1. the order of single line output results does not need preserved
2. long running parallel tasks are non-blocking for efficiency reasons
3. optionally need to include remote computers in a cluster
Toy example IP blacklist preparation:
cat ./banlist_ipv4.raw | parallel --ungroup --eta --jobs 24 "ipcalc {} | sed '2!d' " | grep -Ev '^(0.|255.|127.)' > ./banlist_ipv4.formatted
In this toy case, the child processes may be loaded hundreds of thousands of times. Thus, the random exiting parallel child processes avoiding blocking/waits reduces runtime cost.

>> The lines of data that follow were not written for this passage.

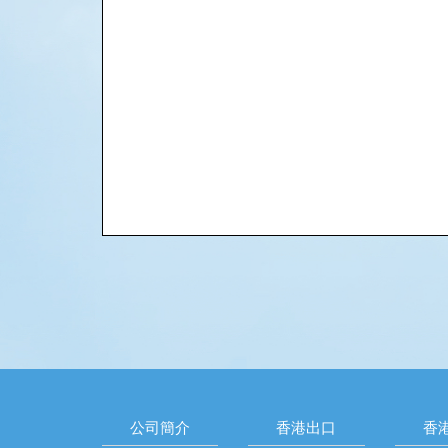
公司簡介
香港出口
香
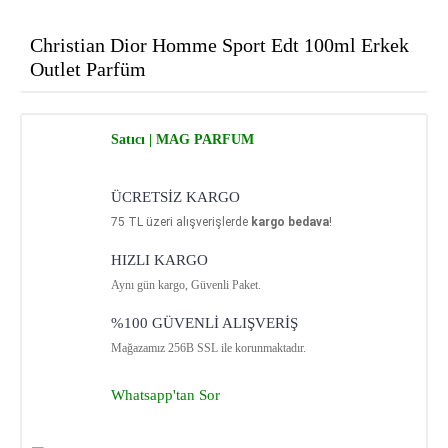
Christian Dior Homme Sport Edt 100ml Erkek
Outlet Parfüm
Satıcı | MAG PARFUM
ÜCRETSİZ KARGO
75
TL üzeri alışverişlerde
kargo bedava
!
HIZLI KARGO
Aynı gün kargo, Güvenli Paket.
%100 GÜVENLİ ALIŞVERİŞ
Mağazamız 256B SSL ile korunmaktadır.
Whatsapp'tan Sor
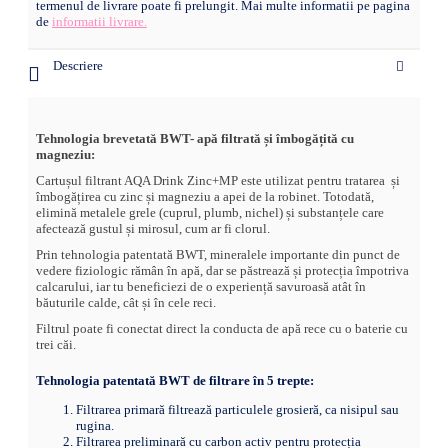
termenul de livrare poate fi prelungit. Mai multe informatii pe pagina
de
informatii livrare.
Descriere
Tehnologia brevetată BWT- apă filtrată și îmbogățită cu
magneziu:
Cartușul filtrant AQA Drink Zinc+MP este utilizat pentru tratarea și
îmbogățirea cu zinc și magneziu a apei de la robinet. Totodată,
elimină metalele grele (cuprul, plumb, nichel) și substanțele care
afectează gustul și mirosul, cum ar fi clorul.
Prin tehnologia patentată BWT, mineralele importante din punct de
vedere fiziologic rămân în apă, dar se păstrează și protecția împotriva
calcarului, iar tu beneficiezi de o experiență savuroasă atât în
băuturile calde, cât și în cele reci.
Filtrul poate fi conectat direct la conducta de apă rece cu o baterie cu
trei căi.
Tehnologia patentată BWT de filtrare în 5 trepte:
Filtrarea primară filtrează particulele grosieră, ca nisipul sau
rugina.
Filtrarea preliminară cu carbon activ pentru protecția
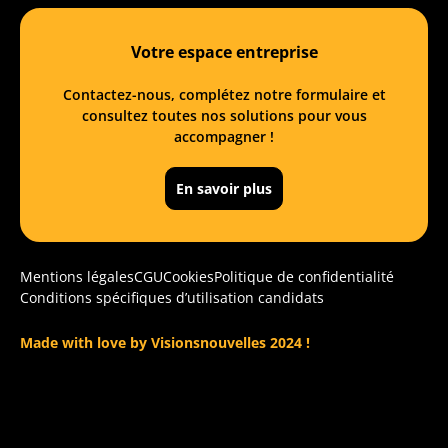
Votre espace entreprise
Contactez-nous, complétez notre formulaire et
consultez toutes nos solutions pour vous
accompagner !
En savoir plus
Mentions légales
CGU
Cookies
Politique de confidentialité
Conditions spécifiques d’utilisation candidats
Made with love by Visionsnouvelles 2024 !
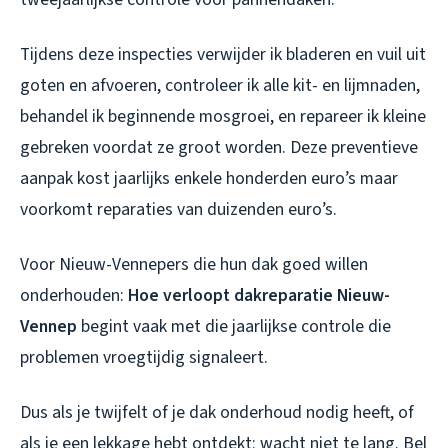
Tijdens deze inspecties verwijder ik bladeren en vuil uit
goten en afvoeren, controleer ik alle kit- en lijmnaden,
behandel ik beginnende mosgroei, en repareer ik kleine
gebreken voordat ze groot worden. Deze preventieve
aanpak kost jaarlijks enkele honderden euro’s maar
voorkomt reparaties van duizenden euro’s.
Voor Nieuw-Vennepers die hun dak goed willen
onderhouden:
Hoe verloopt dakreparatie Nieuw-
Vennep
begint vaak met die jaarlijkse controle die
problemen vroegtijdig signaleert.
Dus als je twijfelt of je dak onderhoud nodig heeft, of
als je een lekkage hebt ontdekt: wacht niet te lang. Bel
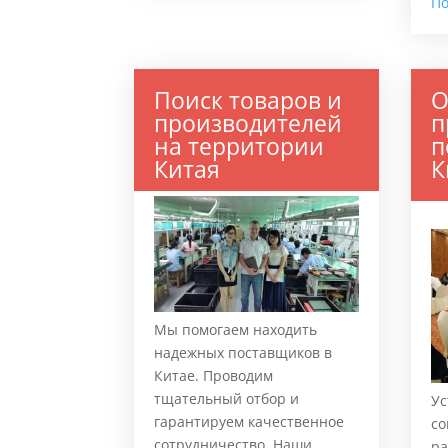
П
Поиск товаров и
О
производителей
п
на территории
п
Китая
К
Мы помогаем находить
надежных поставщиков в
Китае. Проводим
тщательный отбор и
Ус
гарантируем качественное
со
сотрудничество. Наши
ра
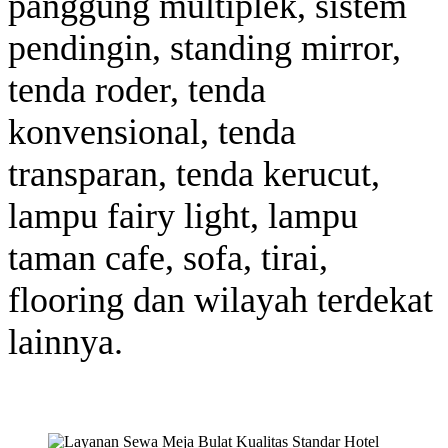
panggung multiplek, sistem
pendingin, standing mirror,
tenda roder, tenda
konvensional, tenda
transparan, tenda kerucut,
lampu fairy light, lampu
taman cafe, sofa, tirai,
flooring dan wilayah terdekat
lainnya.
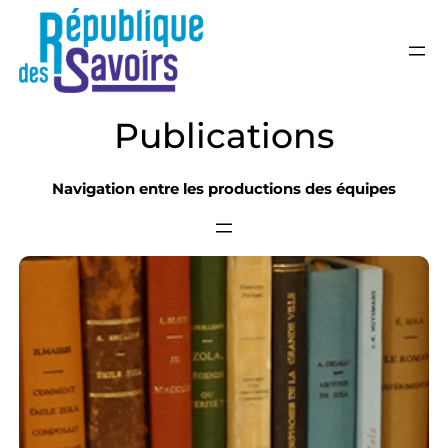
République de
Laboratoire transdisciplinaire d
Publications
Navigation entre les productions des équipes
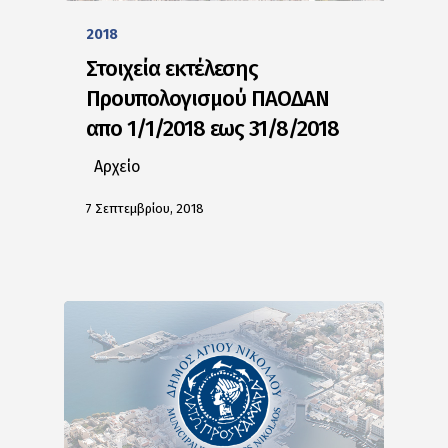
2018
Στοιχεία εκτέλεσης
Προυπολογισμού ΠΑΟΔΑΝ
απο 1/1/2018 εως 31/8/2018
Αρχείο
7 Σεπτεμβρίου, 2018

Its FOSS, people shouldn't feel entitled to complain about how authors share their works. =3
for i in $(seq 10000); do echo "$((RANDOM % 255)).$((RANDOM % 255)).$((RANDOM % 255)).$((RANDOM % 255))" >> banlist_ipv4.raw; done
Running the example, the sed '2!d' is really not working for me. It keeps throwing "bash: !d': event not found" and I can't seem to find the right escapes for it to work.
I modified it to this
time $(parallel --ungroup --eta --jobs 24 ipcalc --nobinary --nocolor {} :::: banlist_ipv4.raw | awk '/Network/{ print $2 }' > banlist_ipv4.formatted)
Which ran in 1m3.876s
I then wrote it for xargs
time $(xargs --arg-file=banlist_ipv4.raw --max-procs=24 -I{} ipcalc --nobinary --nocolor {} | awk '/Network/{ print $2 }' > banlist_ipv4.formatted)
which runs in 0m42.346s
I'd love to understand a little bit better what you were trying to show in your example and why parallel in my example seems to be at least a third slower for the same input and task.
Removing the eta calculations from the parallel example doesn't change the runtime nor does adding pv to get progress with the xargs example. It's just not a meaningful amount of cost.